▶ How to complete this task: The lines to return are those below that contain the word "till".

Data entries:
---------------

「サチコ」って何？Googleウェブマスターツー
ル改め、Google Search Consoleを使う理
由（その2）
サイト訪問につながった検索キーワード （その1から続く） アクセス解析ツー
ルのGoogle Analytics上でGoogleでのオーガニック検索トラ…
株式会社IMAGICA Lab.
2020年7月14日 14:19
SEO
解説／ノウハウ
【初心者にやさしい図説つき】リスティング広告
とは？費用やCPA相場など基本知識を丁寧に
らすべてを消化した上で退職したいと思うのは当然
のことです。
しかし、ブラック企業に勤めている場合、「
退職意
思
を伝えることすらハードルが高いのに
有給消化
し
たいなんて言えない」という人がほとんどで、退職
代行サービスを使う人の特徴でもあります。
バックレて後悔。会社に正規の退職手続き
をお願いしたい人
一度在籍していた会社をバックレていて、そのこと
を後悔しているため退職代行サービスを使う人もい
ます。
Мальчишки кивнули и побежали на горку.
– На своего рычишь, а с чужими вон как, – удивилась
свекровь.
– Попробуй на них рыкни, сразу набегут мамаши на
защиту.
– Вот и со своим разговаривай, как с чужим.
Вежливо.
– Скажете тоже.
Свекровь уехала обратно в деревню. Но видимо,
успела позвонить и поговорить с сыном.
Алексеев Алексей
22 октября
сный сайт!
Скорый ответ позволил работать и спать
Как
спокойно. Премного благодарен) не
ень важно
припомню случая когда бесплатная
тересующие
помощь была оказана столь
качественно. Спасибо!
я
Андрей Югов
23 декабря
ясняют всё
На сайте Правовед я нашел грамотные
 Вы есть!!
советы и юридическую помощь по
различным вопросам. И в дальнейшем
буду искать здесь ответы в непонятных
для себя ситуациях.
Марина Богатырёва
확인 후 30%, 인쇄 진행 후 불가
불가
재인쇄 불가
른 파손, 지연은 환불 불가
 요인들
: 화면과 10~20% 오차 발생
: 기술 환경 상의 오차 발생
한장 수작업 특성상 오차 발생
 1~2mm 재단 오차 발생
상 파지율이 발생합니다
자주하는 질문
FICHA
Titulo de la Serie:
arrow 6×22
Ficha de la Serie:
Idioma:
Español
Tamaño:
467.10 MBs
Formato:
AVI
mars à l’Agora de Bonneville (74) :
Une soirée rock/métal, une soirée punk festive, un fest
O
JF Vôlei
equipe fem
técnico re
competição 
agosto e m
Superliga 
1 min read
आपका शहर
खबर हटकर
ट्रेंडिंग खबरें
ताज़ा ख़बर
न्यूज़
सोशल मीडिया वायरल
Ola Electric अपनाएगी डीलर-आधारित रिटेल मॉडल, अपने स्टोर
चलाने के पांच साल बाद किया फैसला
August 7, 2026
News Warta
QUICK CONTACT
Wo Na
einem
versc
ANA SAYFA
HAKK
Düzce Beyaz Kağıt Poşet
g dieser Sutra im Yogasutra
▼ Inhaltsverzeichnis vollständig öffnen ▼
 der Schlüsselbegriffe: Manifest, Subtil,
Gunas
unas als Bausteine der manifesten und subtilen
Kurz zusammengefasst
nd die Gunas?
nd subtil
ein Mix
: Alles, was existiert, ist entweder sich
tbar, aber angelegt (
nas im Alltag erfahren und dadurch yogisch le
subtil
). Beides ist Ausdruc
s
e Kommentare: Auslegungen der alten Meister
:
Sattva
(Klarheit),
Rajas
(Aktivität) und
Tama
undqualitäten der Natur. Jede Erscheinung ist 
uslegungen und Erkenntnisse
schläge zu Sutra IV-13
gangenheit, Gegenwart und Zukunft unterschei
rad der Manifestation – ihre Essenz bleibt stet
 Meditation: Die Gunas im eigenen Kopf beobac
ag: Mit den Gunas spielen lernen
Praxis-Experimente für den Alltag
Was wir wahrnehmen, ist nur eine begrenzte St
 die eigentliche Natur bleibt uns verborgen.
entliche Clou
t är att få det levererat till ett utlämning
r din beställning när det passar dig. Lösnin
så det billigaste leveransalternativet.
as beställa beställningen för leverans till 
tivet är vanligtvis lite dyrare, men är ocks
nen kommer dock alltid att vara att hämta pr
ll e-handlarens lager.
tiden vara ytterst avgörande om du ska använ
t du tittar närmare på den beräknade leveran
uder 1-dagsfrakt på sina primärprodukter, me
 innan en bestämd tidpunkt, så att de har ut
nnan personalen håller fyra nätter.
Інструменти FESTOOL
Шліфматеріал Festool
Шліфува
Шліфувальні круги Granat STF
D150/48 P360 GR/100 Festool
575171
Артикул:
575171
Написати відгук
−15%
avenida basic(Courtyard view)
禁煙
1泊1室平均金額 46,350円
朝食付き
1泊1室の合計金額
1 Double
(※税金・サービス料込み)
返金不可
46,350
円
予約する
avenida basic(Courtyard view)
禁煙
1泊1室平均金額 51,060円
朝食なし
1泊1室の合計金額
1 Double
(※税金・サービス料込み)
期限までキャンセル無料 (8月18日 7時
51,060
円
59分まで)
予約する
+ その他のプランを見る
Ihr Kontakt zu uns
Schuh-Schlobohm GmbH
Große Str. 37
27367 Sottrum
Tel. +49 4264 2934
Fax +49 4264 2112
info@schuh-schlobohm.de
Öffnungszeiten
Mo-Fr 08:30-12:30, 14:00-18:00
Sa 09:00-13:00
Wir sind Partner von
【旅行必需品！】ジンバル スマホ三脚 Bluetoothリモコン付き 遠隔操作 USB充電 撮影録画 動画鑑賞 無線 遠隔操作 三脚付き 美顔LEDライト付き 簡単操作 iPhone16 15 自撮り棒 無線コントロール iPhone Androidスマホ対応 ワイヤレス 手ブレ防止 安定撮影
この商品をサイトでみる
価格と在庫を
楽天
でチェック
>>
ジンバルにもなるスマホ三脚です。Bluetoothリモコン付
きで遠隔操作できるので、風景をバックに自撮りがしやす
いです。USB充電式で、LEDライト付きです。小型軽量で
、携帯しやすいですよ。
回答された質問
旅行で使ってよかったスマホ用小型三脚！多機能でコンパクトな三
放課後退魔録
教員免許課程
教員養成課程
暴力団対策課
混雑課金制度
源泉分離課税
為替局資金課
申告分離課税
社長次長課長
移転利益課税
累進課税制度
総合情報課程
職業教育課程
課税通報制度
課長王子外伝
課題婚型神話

---------------

▶ Answer space:
t är att få det levererat till ett utlämning
as beställa beställningen för leverans till 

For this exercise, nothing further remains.